Ils arrivent plus de deux semaines plus tard au Sénégal, où ils réclament le paiement de leurs arriérés de soldes, et diverses primes et indemnités de combat. Certains refusent de rentrer chez eux sans être payés.
Le 1er décembre 1944 vers 9h30, les tirailleurs, rassemblés au camp militaire de Thiaroye, à une quinzaine de km de Dakar, sont désarmés par des soldats de l'armée coloniale française puis tués, à la mitraillette notamment, selon les historiens.
La France, qui leur devait quatre ans d'arriérés de solde, a non seulement "refusé de payer", mais en plus les a "massacrés", déplore M. Senghor.
"C'est un crime sur un crime", dénonce celui qui ne sait pas si son père fait partie des soldats "tués dans leur baraquements" ou qui ont été "achevés à l'hôpital", comme l'ont raconté des historiens.
Parmi les tirailleurs exécutés, six ont été en juillet reconnus "morts pour la France", une liste qui "pourra être complétée dès lors que l'identité exacte d'autres victimes aura pu être établie", selon le secrétariat d'Etat français chargé des Anciens combattants et de la Mémoire.
Parmi eux, quatre étaient sénégalais, dont M'Bap Senghor.
- "Dégoûté" -
"Cette reconnaissance me dégoute", fulmine son fils Biram, qui bataille depuis des décennies pour faire valoir ses droits en tant que fils de victime du massacre.
Il se rappelle avoir, en 1948 et en 1953, accompagné sa mère et un oncle à Fatick, une localité voisine, convoqués par des responsables coloniaux au sujet de son père. Sans résultat.
Après le massacre, M'Bap Senghor "a été considéré comme +non rentré+ (disparu) puis déserteur", écrit Mme Mabon dans son ouvrage, "Massacre de Thiaroye.

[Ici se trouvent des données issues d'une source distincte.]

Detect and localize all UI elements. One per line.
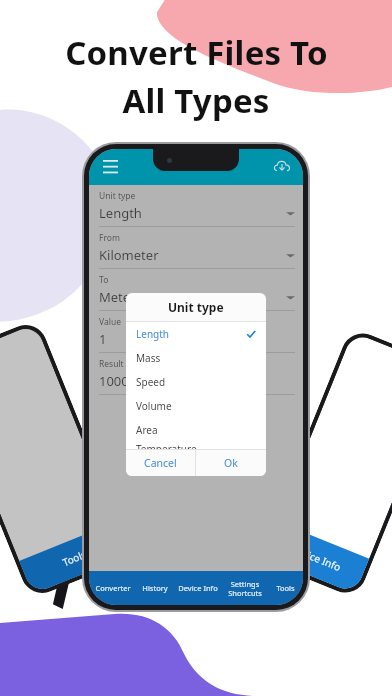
- button[interactable]: Area: [126, 418, 266, 442]
- button[interactable]: Temperature: [126, 442, 266, 449]
- staticText: 1: [99, 330, 295, 348]
- staticText: Unit type: [99, 190, 136, 202]
- button[interactable]: Open navigation menu: [97, 154, 123, 180]
- staticText: Length: [99, 204, 286, 222]
- staticText: Converter: [95, 583, 131, 593]
- button[interactable]: History: [136, 571, 174, 605]
- staticText: All Types: [122, 78, 270, 123]
- button[interactable]: Length: [126, 322, 266, 346]
- staticText: Length: [136, 327, 246, 341]
- button[interactable]: Converter: [89, 571, 136, 605]
- staticText: Speed: [136, 375, 256, 389]
- staticText: From: [99, 232, 120, 244]
- staticText: Meter: [99, 288, 286, 306]
- button[interactable]: Download: [269, 154, 295, 180]
- staticText: History: [142, 583, 168, 593]
- staticText: Device Info: [178, 583, 218, 593]
- button[interactable]: Result: [89, 353, 303, 395]
- button[interactable]: Tools: [268, 571, 303, 605]
- button[interactable]: Unit type: [89, 185, 303, 227]
- button[interactable]: Settings Shortcuts: [221, 571, 268, 605]
- staticText: New: [134, 399, 151, 410]
- staticText: 1000 Met: [99, 372, 295, 390]
- button[interactable]: Speed: [126, 370, 266, 394]
- button[interactable]: Mass: [126, 346, 266, 370]
- staticText: Tools: [276, 583, 295, 593]
- staticText: Volume: [136, 399, 256, 413]
- staticText: Cancel: [144, 456, 177, 470]
- staticText: Value: [99, 316, 121, 328]
- staticText: Result: [99, 358, 124, 370]
- button[interactable]: history: [196, 399, 303, 426]
- button[interactable]: Value: [89, 311, 303, 353]
- button[interactable]: Ok: [196, 450, 266, 476]
- staticText: To: [99, 274, 109, 286]
- button[interactable]: To: [89, 269, 303, 311]
- staticText: Unit type: [168, 299, 224, 315]
- button[interactable]: From: [89, 227, 303, 269]
- staticText: Settings Shortcuts: [228, 579, 262, 598]
- button[interactable]: Device Info: [174, 571, 221, 605]
- staticText: Area: [136, 423, 256, 437]
- staticText: Kilometer: [99, 246, 286, 264]
- button[interactable]: Volume: [126, 394, 266, 418]
- staticText: Ok: [224, 456, 238, 470]
- button[interactable]: New: [89, 399, 196, 426]
- button[interactable]: Cancel: [126, 450, 195, 476]
- staticText: Mass: [136, 351, 256, 365]
- staticText: Device Info: [289, 541, 344, 574]
- staticText: Temperature: [136, 442, 197, 449]
- staticText: Convert Files To: [65, 30, 328, 75]
- staticText: Tools: [60, 547, 89, 569]
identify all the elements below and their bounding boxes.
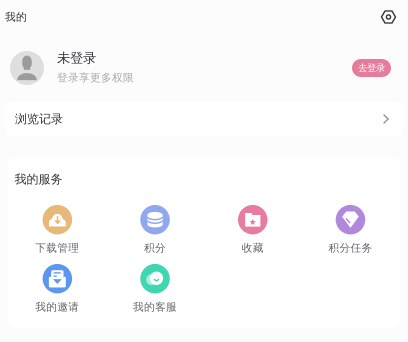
- button[interactable]: 设置: [381, 10, 396, 24]
- button[interactable]: 我的客服: [106, 266, 204, 312]
- staticText: 我的客服: [133, 300, 177, 314]
- staticText: 我的服务: [14, 172, 62, 187]
- staticText: 积分任务: [328, 241, 372, 254]
- button[interactable]: 我的邀请: [8, 266, 106, 312]
- staticText: 积分: [144, 241, 166, 254]
- staticText: 我的: [5, 10, 27, 24]
- staticText: 下载管理: [35, 241, 79, 254]
- staticText: 未登录: [57, 50, 96, 66]
- button[interactable]: 浏览记录: [5, 102, 403, 136]
- button[interactable]: 积分: [106, 207, 204, 253]
- button[interactable]: 去登录: [352, 59, 391, 77]
- button[interactable]: 积分任务: [302, 207, 399, 253]
- staticText: 去登录: [358, 62, 385, 74]
- staticText: 收藏: [242, 241, 264, 254]
- button[interactable]: 下载管理: [8, 207, 106, 253]
- button[interactable]: 收藏: [204, 207, 302, 253]
- staticText: 浏览记录: [15, 112, 63, 126]
- staticText: 我的邀请: [35, 300, 79, 314]
- staticText: 登录享更多权限: [57, 71, 134, 84]
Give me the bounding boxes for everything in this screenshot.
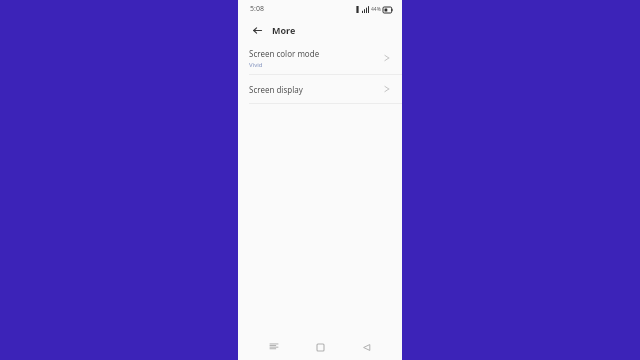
- staticText: More: [272, 24, 296, 36]
- button[interactable]: Screen display: [238, 75, 402, 103]
- staticText: Screen color mode: [249, 48, 320, 59]
- staticText: Screen display: [249, 84, 303, 95]
- button[interactable]: Back: [356, 336, 378, 358]
- button[interactable]: Back: [249, 22, 265, 38]
- button[interactable]: Screen color mode: [238, 42, 402, 74]
- staticText: 44%: [371, 6, 381, 13]
- staticText: 5:08: [250, 4, 264, 14]
- staticText: Vivid: [249, 61, 263, 69]
- button[interactable]: Recent apps: [263, 336, 285, 358]
- button[interactable]: Home: [309, 336, 331, 358]
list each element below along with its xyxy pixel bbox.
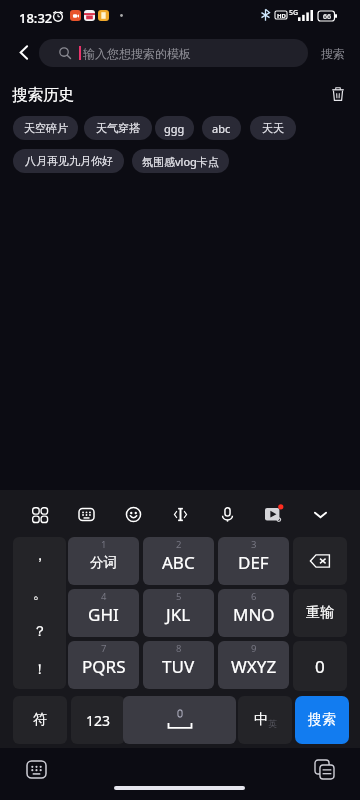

Histoire d'un mensonge d'Etat", publié en novembre.
Son décès n'a été officiellement reconnu que neuf ans plus tard, en 1953, précise-t-elle.
En 1973, Biram écrit au président sénégalais Léopold Sédar Senghor pour lui demander de l'aider à obtenir réparation, mais se heurte à un tabou. "Il ne m'a pas répondu. Son directeur de cabinet me dira (plus tard) que (ma) lettre est trop délicate".
Il ne se décourage pas et écrit en 1982 au président français François Mitterrand. On lui promet des recherches, mais "elles n'ont abouti à rien", maugrée-t-il.
En 2013, Mme Mabon, son mentor dans cette affaire, retrouve le dossier de son père dans les archives. "Elle a pris contact avec moi", dit-il, et depuis, "on continue cette bagarre avec la France".